I'd ask the opposite question - at what scale would you want to have your own custom setup rather than RDS? Managing your own database infrastructure for workloads other than "a few queries a second" is hard work with a lot of pitfalls, and you better be at a size that there's some benefit (high levels of customization, use case specific tuning, economies of scale, etc). As a person who does exactly this for a living, I'd rather shell out for RDS or a similar offering than my own setup most of the time. Especially at first, before you discover what exactly you /don't/ like about it or what you'd want different.
- tmpz22 6 years ago
  
  Is it hard work though? In a couple hours you should be able to setup automatic backups and practice going through the recover process a couple times. That's all there is for most small-business setups, but if you are daring you can now do whatever you want with the config file, install extensions, setup basic system monitoring (CPU/Ram usage, disk usage, etc.).
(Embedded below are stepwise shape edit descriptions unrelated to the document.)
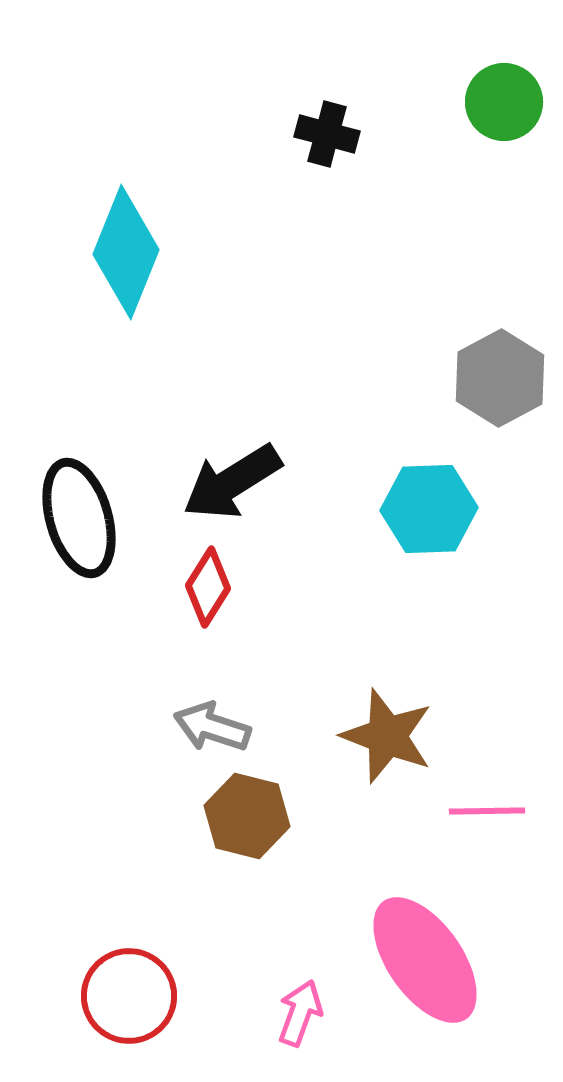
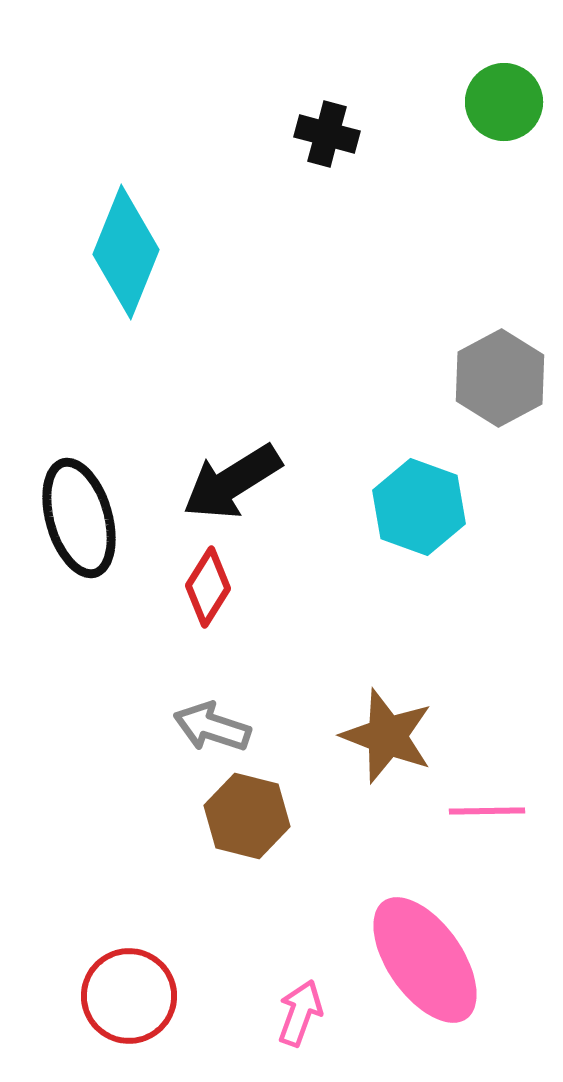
cyan hexagon: moved 10 px left, 2 px up; rotated 22 degrees clockwise
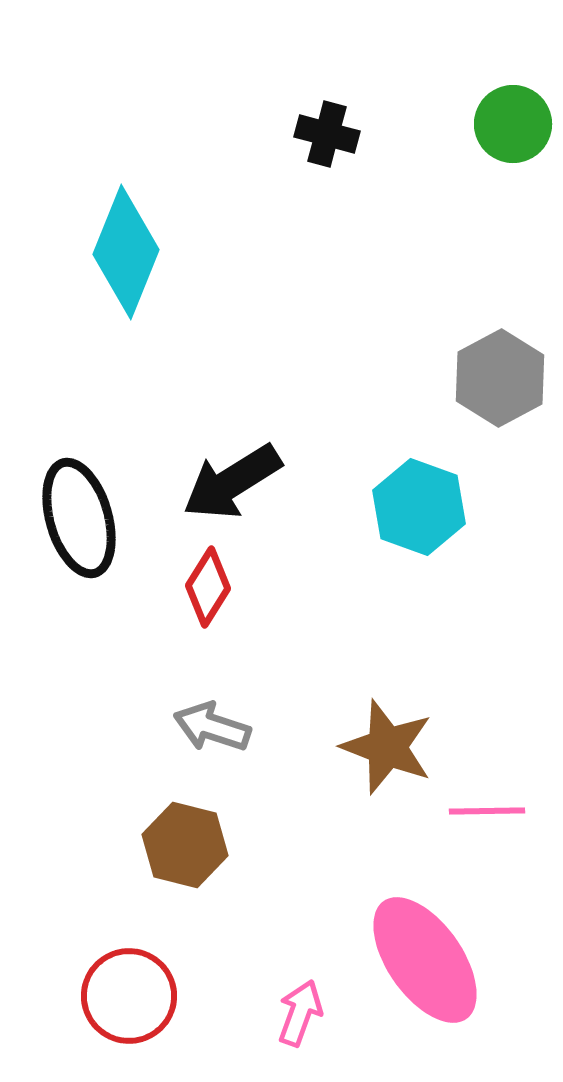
green circle: moved 9 px right, 22 px down
brown star: moved 11 px down
brown hexagon: moved 62 px left, 29 px down
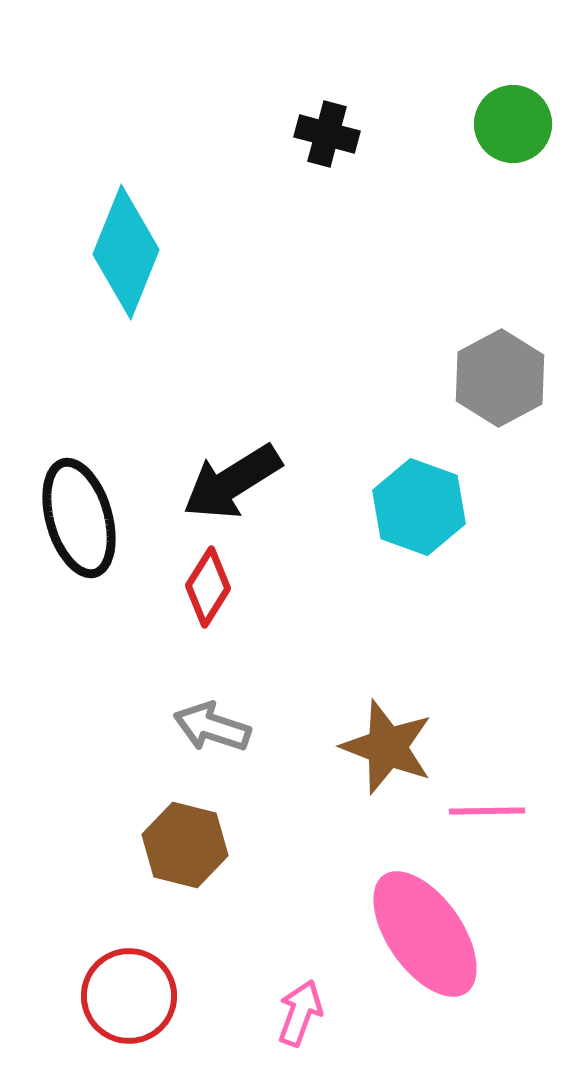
pink ellipse: moved 26 px up
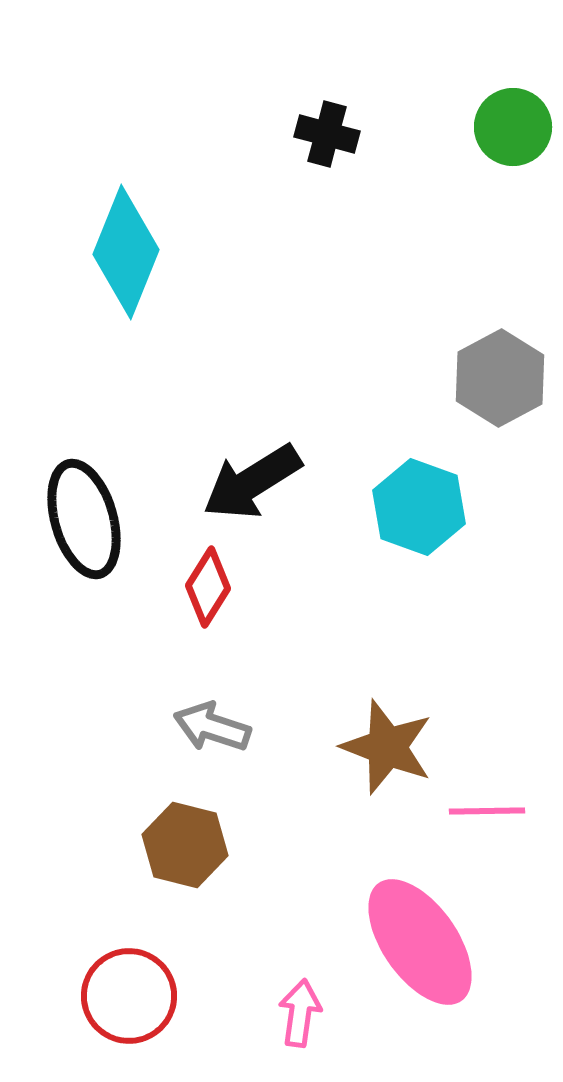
green circle: moved 3 px down
black arrow: moved 20 px right
black ellipse: moved 5 px right, 1 px down
pink ellipse: moved 5 px left, 8 px down
pink arrow: rotated 12 degrees counterclockwise
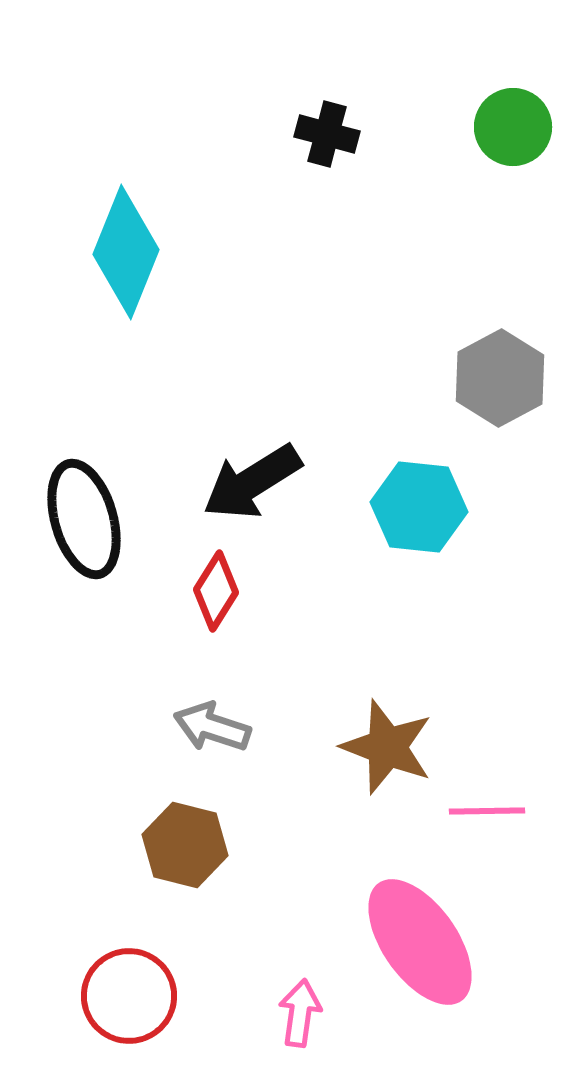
cyan hexagon: rotated 14 degrees counterclockwise
red diamond: moved 8 px right, 4 px down
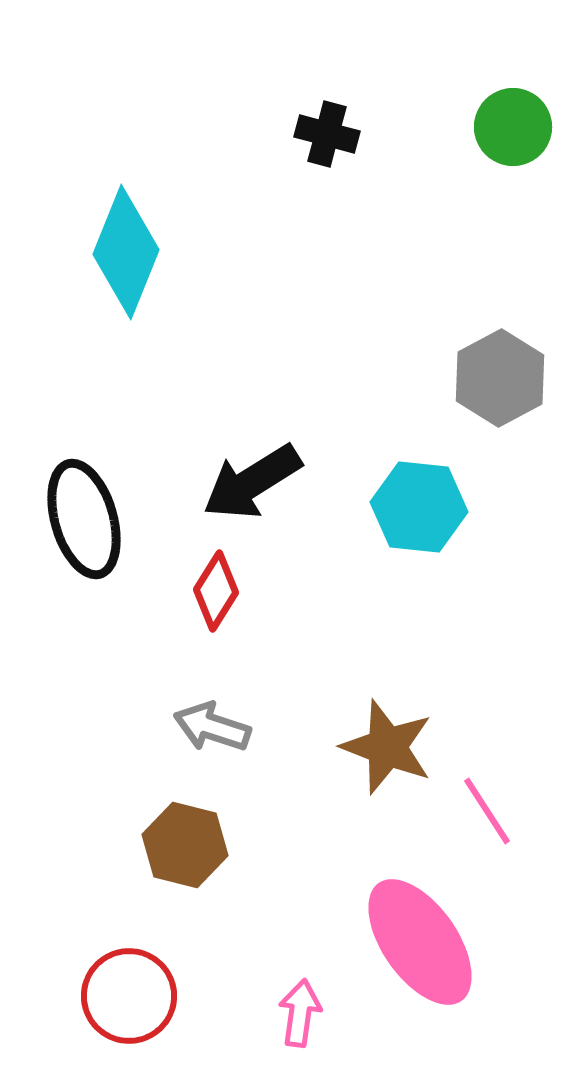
pink line: rotated 58 degrees clockwise
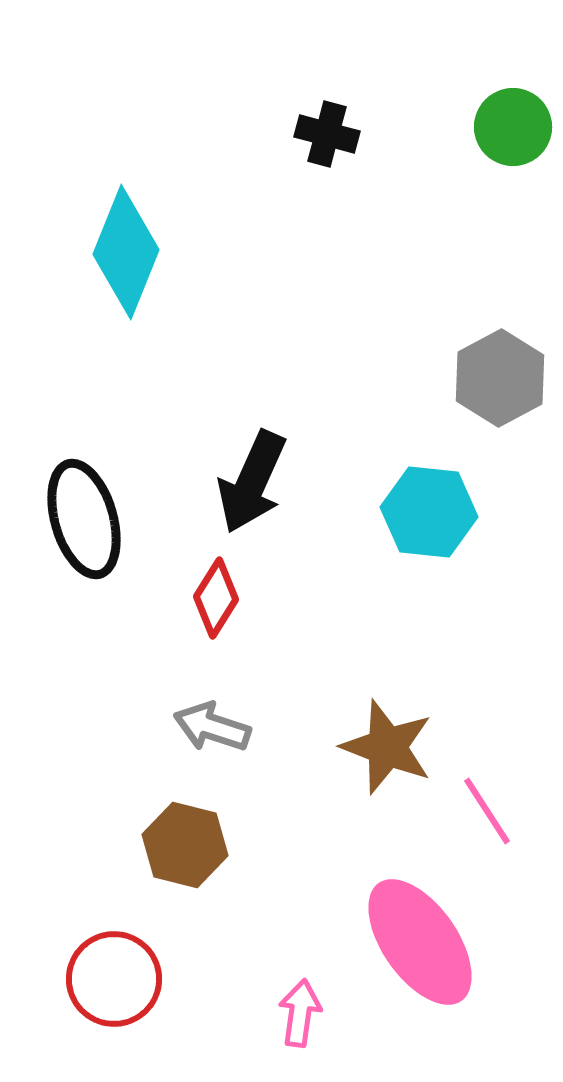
black arrow: rotated 34 degrees counterclockwise
cyan hexagon: moved 10 px right, 5 px down
red diamond: moved 7 px down
red circle: moved 15 px left, 17 px up
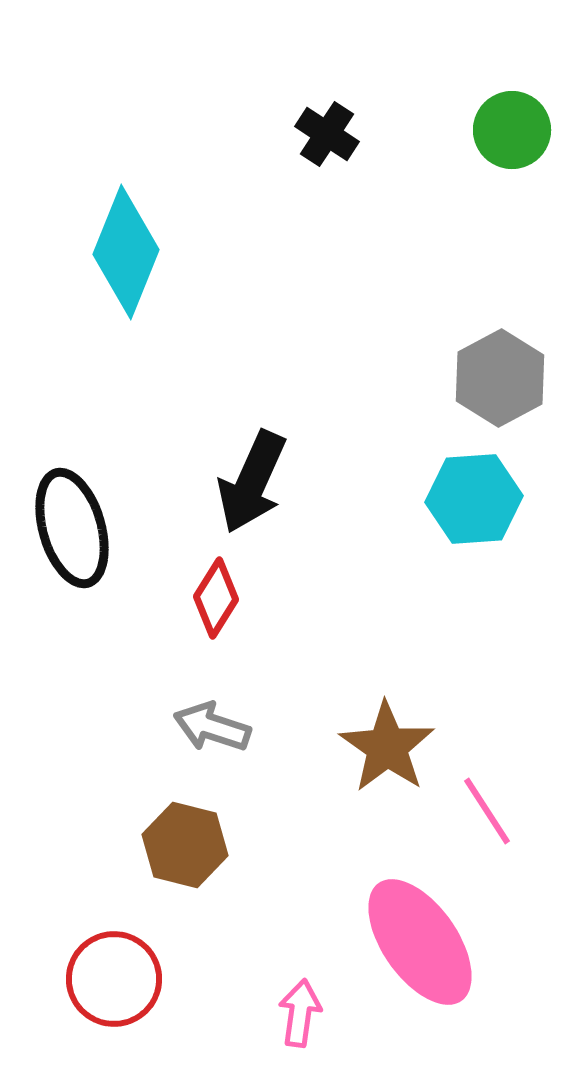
green circle: moved 1 px left, 3 px down
black cross: rotated 18 degrees clockwise
cyan hexagon: moved 45 px right, 13 px up; rotated 10 degrees counterclockwise
black ellipse: moved 12 px left, 9 px down
brown star: rotated 14 degrees clockwise
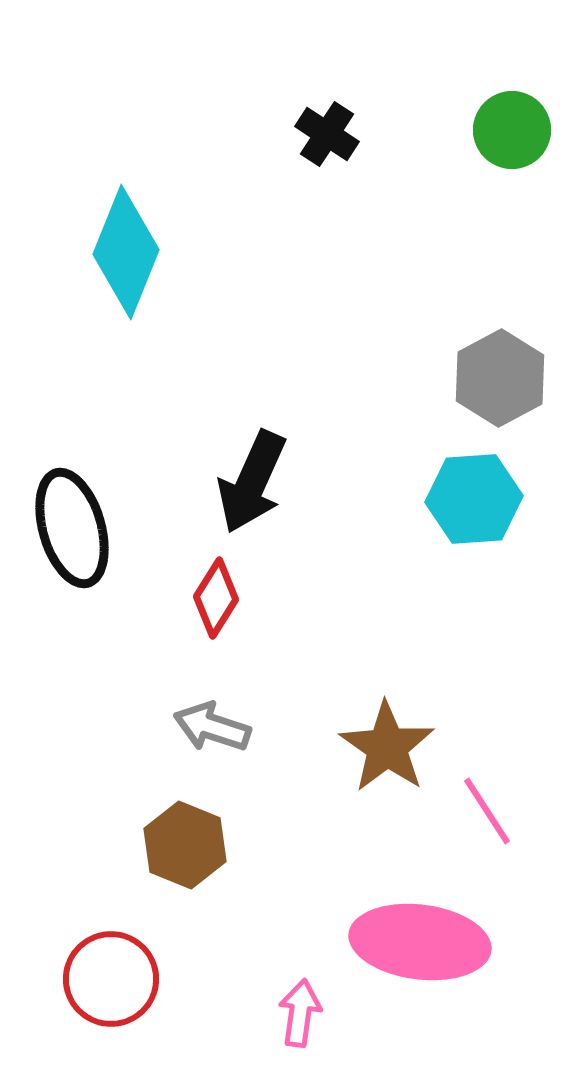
brown hexagon: rotated 8 degrees clockwise
pink ellipse: rotated 48 degrees counterclockwise
red circle: moved 3 px left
GCP/Digital Ocean let you look at node resource usage automatically, and since Postgres is probably the only process it means you don't even need to set that up!
  - malisper 6 years ago
    
    > In a couple hours you should be able to setup automatic backups and practice going through the recover process a couple times.
    Unfortunately there's a lot more too it than that. You need to handle when the backup job fails or dies, have a process for deleting old backups, etc. Not just that, but if you have multiple Postgres instances, you need to do this work for each machine. I've seen first hand this kind of stuff become a huge distraction. It's often worth it to pay AWS a bit more in exchange to not worry about this stuff.
    
    tmpz22 6 years ago
    
    > Unfortunately there's a lot more too it than that.
    Is there though? Consider what I would argue to be the "average" case:
    * Your database never exceeds > 40% resource usage
    * You service fewer then 1m queries/day
    * You never burst more then 1k queries/minute
    * You have a script tied to a cronjob that backs up the database, with basic error handling that sends you a Slack DM if it fails
    * You have a script tied to a cronjob which deletes old backups, with basic error handling that sends you a Slack DM if it fails
    What percentage of companies need more then that?
    
    fragmede 6 years ago
    
    > * Your database never exceeds > 40% resource usage > * You service fewer then 1m queries/day > * You never burst more then 1k queries/minute
    How do I know it doesn't exceed 40% usage? Better yet, who's holding the pager when it does? If/when it does, who's product launch is dead in the water while the db is reconfigured onto a larger instance? What product isn't being delivered because we're faffing about with the database instead of product code?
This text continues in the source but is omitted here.